Marketing planning activities take place at the Corporate level, Divisional level, Business Unit level as well as Product level.

Developing an International Marketing Plan: Decisions are closely linked to the product’s life cycle and the market-entry strategy selected.

Target Marketing: The process of focusing on consumers that company can serve most effectively. A company’s target market will most likely buy what the company sells.

Market Segmentation: Identifying & grouping target markets into homogenous groups that are similar with regard to key traits.

International Market Segmentation: Identifying countries & consumers that are similar with regard to key traits.

Requirements for international segmentation:

1. Measurability: easily identified and measurable.

2. Substantiality: the segment should be large enough to warrant investment.

3. Stability over time: rapidly changing world environment where products are in different life-cycle stages and where preferences are changing with the Internet and e-commerce.

4. Accessibility: Ability to communicate with & serve the target market –the market segment must be open to international companies and it must be reachable.
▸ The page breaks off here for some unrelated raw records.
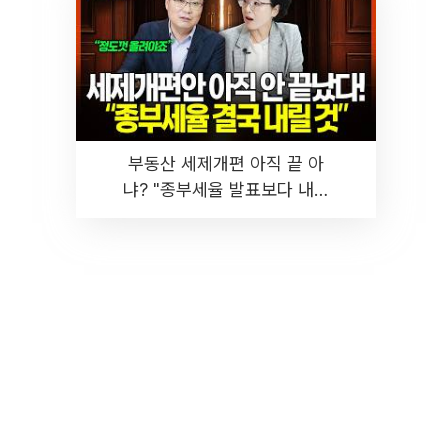
부동산 세제개편 아직 끝 아
냐? "종부세율 발표보다 내릴
것" 장기거주·양도세 전망 I 집
땅지성 I 김인만, 진미윤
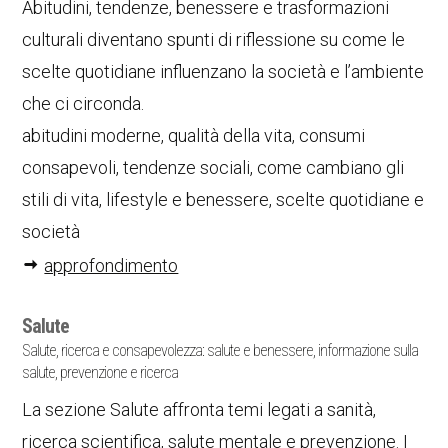
Abitudini, tendenze, benessere e trasformazioni
culturali diventano spunti di riflessione su come le
scelte quotidiane influenzano la società e l’ambiente
che ci circonda.
abitudini moderne, qualità della vita, consumi
consapevoli, tendenze sociali, come cambiano gli
stili di vita, lifestyle e benessere, scelte quotidiane e
società
approfondimento
Salute
Salute, ricerca e consapevolezza: salute e benessere, informazione sulla
salute, prevenzione e ricerca
La sezione Salute affronta temi legati a sanità,
ricerca scientifica, salute mentale e prevenzione. I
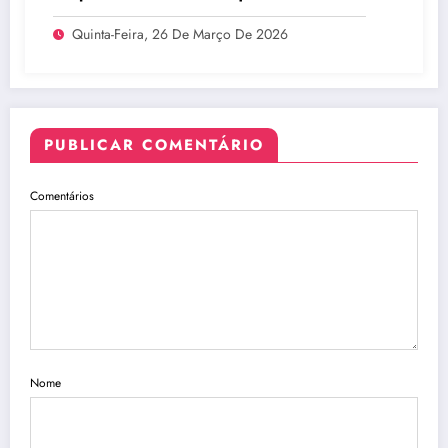
Legado do BTS
Quinta-Feira, 26 De Março De 2026
PUBLICAR COMENTÁRIO
Comentários
Nome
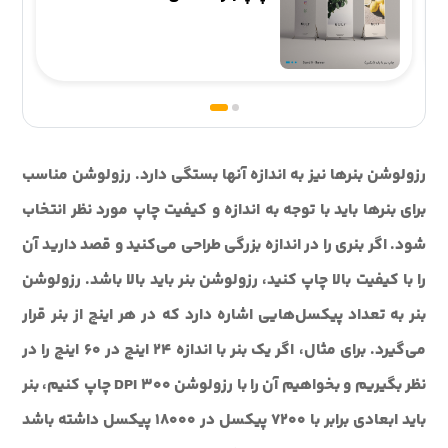
رزولوشن بنرها نیز به اندازه آنها بستگی دارد. رزولوشن مناسب
برای بنرها باید با توجه به اندازه و کیفیت چاپ مورد نظر انتخاب
شود. اگر بنری را در اندازه بزرگی طراحی می‌کنید و قصد دارید آن
را با کیفیت بالا چاپ کنید، رزولوشن بنر باید بالا باشد. رزولوشن
بنر به تعداد پیکسل‌هایی اشاره دارد که در هر اینچ از بنر قرار
می‌گیرد. برای مثال، اگر یک بنر با اندازه ۲۴ اینچ در ۶۰ اینچ را در
نظر بگیریم و بخواهیم آن را با رزولوشن ۳۰۰ DPI چاپ کنیم، بنر
باید ابعادی برابر با ۷۲۰۰ پیکسل در ۱۸۰۰۰ پیکسل داشته باشد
5. Actionability: market segment should respond to the marketing strategies used.

6. Differential response: Segments should respond differently from other market segments to the tailored marketing strategies.

International market segmentation takes place at 2 levels – Macro and Micro segmentation.

Macro segmentation: Focusing on the entire country

1. Market potential: Can be evaluated based on economic development using such indicators as GDP, market size, and consumer buying power.

2. Political, legal, and financial environment: Countries can be evaluated based on several factors that we learned in previous chapters. Companies are not likely to perform well in markets with high political risk or ambiguities in the legal system.

3. Marketing support infrastructure: Country attractiveness is assessed based on the availability and reliability of distribution & logistics providers, competent supply chain partners, and advertising and information technology.

4. Brand/company franchise relative to competing products and companies: Markets where a brand name is already established with local consumers offers high potential to the company.

5. Degree of market fit with company policies, goals, and resources: If a company has limited resources, it must select markets that are perceived as the most appropriate for their goals and that have the lowest level of risk.

Micro segmentation: Focusing on the Target Consumer.

1. Demographic: Statistics that describe the population such as age, gender, race, ethnic group, national origin, income, education, occupation, social class, life-cycle stage, and household size. Easy to measure and compare across countries.

2. Psychographic: Based on different behavioral and psychological factors such as values, opinions, interests & attitudes. Hard to measure.

3. Geographic segmentation: Can be performed at the country level (macro segmentation), as well as consumer level (micro) within the country.

4. Benefit segmentation: Involves understanding the motivation behind consumer purchases, in order to be able to send the appropriate message to the relevant market segments.

5. Usage and user status segmentation: Usage segmentation is based on the usage rate for the product, targeting the "heavy users". User status segmentation refers to the familiarity of the consumer with the product (ex: ex-users vs. non-users vs. potential users vs. regular users)

Target market decisions: The target market strategy

A. Differentiated strategy: Companies identify several market segments that want different benefits from a product and target each segment with different brands using different marketing strategies.

B. Concentrated strategy: Selecting only one market segment and targeting it with one single brand. Also includes niche marketing.

C. Undifferentiated strategy and standardization: Product is aimed at all the markets using a single product strategy regardless of number of countries and the locations where it is marketed.